Customer complaints. Typically, customers have driveability complaints. They might have a rough start or shifting problem, or may find acceleration sluggish in a particular region of the U.S. With the flash ECU, the dealer goes into an electronic service system and looks at all the calibrations available for any particular vehicle to solve the problem.

In addition, flash gives Delco manufacturing economies. Before flash, for a particular product, the company had 20 to 40 different variations of the memory.

"There is virtually no end to the amount of memory we will use in our products," says Harrison. "Our goals are to make the engine run as smoothly as possible, to improve emissions, to improve fuel economy, and to introduce other functions we hadn't been able to take on because of lack of processor speed. As memory increases, there's more demand for speed. As microprocessor speed increases there's more demand for memory--they work hand in hand."

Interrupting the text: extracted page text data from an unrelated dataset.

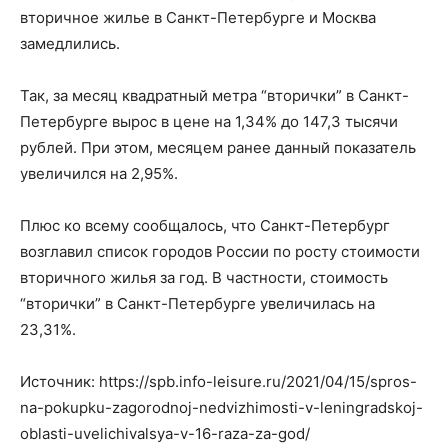
вторичное жилье в Санкт-Петербурге и Москва
замедлились.
Так, за месяц квадратный метра “вторички” в Санкт-
Петербурге вырос в цене на 1,34% до 147,3 тысячи
рублей. При этом, месяцем ранее данный показатель
увеличился на 2,95%.
Плюс ко всему сообщалось, что Санкт-Петербург
возглавил список городов России по росту стоимости
вторичного жилья за год. В частности, стоимость
“вторички” в Санкт-Петербурге увеличилась на
23,31%.
Источник: https://spb.info-leisure.ru/2021/04/15/spros-
na-pokupku-zagorodnoj-nedvizhimosti-v-leningradskoj-
oblasti-uvelichivalsya-v-16-raza-za-god/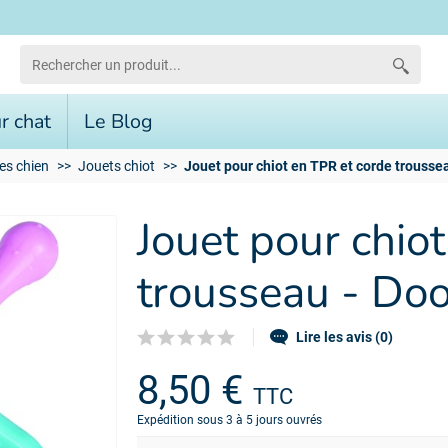
r chat
Le Blog
es chien
Jouets chiot
Jouet pour chiot en TPR et corde trousse
Jouet pour chio
trousseau - Do
Lire les avis (0)
8,50 €
TTC
Expédition sous 3 à 5 jours ouvrés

Cost is bottom line. "There's not anything magical about flash relative to EPROM or EEPROM except it is going to be a lower-cost solution to do the same type of memory alterations," claims Mike Stewart, automotive DSP marketing manager at Texas Instruments. The reason? Flash takes less silicon area to store a given amount of code or data.

Texas Instruments is sampling what it claims is the industry's first fixed-point digital signal processor (DSP) with on-chip flash memory. The new 16-bit DSP offers flexible reprogramming to help OEMs offer new or user-specific features. Designated the TMS320F206, the device integrates 32k words of flash memory. Another new device, the TMS320F207 DSP, has added peripherals.

Both U.S. and foreign car companies are working with flash DSPs, ex-plains Stewart.

Why have the flash on the DSP instead of on a separate memory chip? "You have to look at the system solution," explains Stewart. "If your system cost is less by integrating it on chip, then you will do it. If not, then you won't."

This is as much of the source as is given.